• Work item
Keyword search on "tracked": report each line of the records that contains it.

• Entries shown
--- START ---

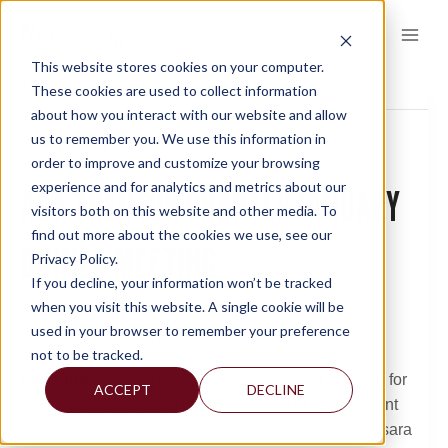
Skip
to
content
This website stores cookies on your computer.
This event has passed.
These cookies are used to collect information
about how you interact with our website and allow
us to remember you. We use this information in
« All Events
order to improve and customize your browsing
experience and for analytics and metrics about our
AGA TRENTON CHAPTER JANUARY
visitors both on this website and other media. To
find out more about the cookies we use, see our
DINNER MEETING
Privacy Policy.
If you decline, your information won’t be tracked
when you visit this website. A single cookie will be
January 8, 2020 @ 5:30 pm
-
8:00 pm
used in your browser to remember your preference
not to be tracked.
Description:
Join us at the January Dinner Meeting for
ACCEPT
DECLINE
the Trenton Chapter of the Association of Government
Accountants on Wednesday, January 8th at the Tessara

--- END ---

• Result of the task
If you decline, your information won’t be tracked
not to be tracked.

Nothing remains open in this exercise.